A better quotation showing what Einstein thought about God is the following:
I believe in Spinoza’s God who reveals himself in the orderly harmony of what exists, not in a God who concerns himself with fates and actions of human beings.
Einstein recognized Quantum Theory as the best scientific model for the physical data available. He did not accept claims that the theory was complete, or that probability and randomness were an essential part of nature. He believed that a better, more complete theory would be found, which would have no need for statistical interpretations or randomness.
So far no such better theory has been found, and much evidence suggests that it never will be.
A longer quote from Einstein appears in Science, Philosophy, and Religion, A Symposium, published by the Conference on Science, Philosophy and Religion in Their Relation to the Democratic Way of Life, Inc., New York, 1941. In it he says:
The more a man is imbued with the ordered regularity of all events the firmer becomes his conviction that there is no room left by the side of this ordered regularity for causes of a different nature.

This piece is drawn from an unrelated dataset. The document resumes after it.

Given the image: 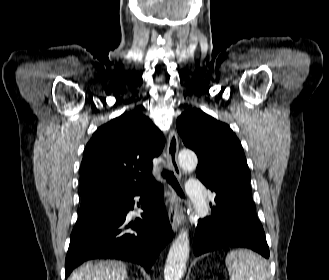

For him neither the rule of human nor the rule of divine will exists as an independent cause of natural events. To be sure, the doctrine of a personal God interfering with natural events could never be refuted[italics his], in the real sense, by science, for this doctrine can always take refuge in those domains in which scientific knowledge has not yet been able to set foot.
But I am convinced that such behavior on the part of representatives of religion would not only be unworthy but also fatal. For a doctrine which is to maintain itself not in clear light but only in the dark, will of necessity lose its effect on mankind, with incalculable harm to human progress. In their struggle for the ethical good, teachers of religion must have the stature to give up the doctrine of a personal God, that is, give up that source of fear and hope which in the past placed such vast power in the hands of priests. In their labors they will have to avail themselves of those forces which are capable of cultivating the Good, the True, and the Beautiful in humanity itself. This is, to be sure, a more difficult but an incomparably more worthy task…
Einstein has also said:
It was, of course, a lie what you read about my religious convictions, a lie which is being systematically repeated. I do not believe in a personal God and I have never denied this but have expressed it clearly. If something is in me which can be called religious then it is the unbounded admiration for the structure of the world so far as our science can reveal it.
The above quote is from a letter Einstein wrote in English, dated 24 March 1954. It is included in a biography about Albert, edited by Helen Dukas and Banesh Hoffman, and published by Princeton University Press. Also from the same book:
I do not believe in immortality of the individual, and I consider ethics to be an exclusively human concern with no superhuman authority behind it.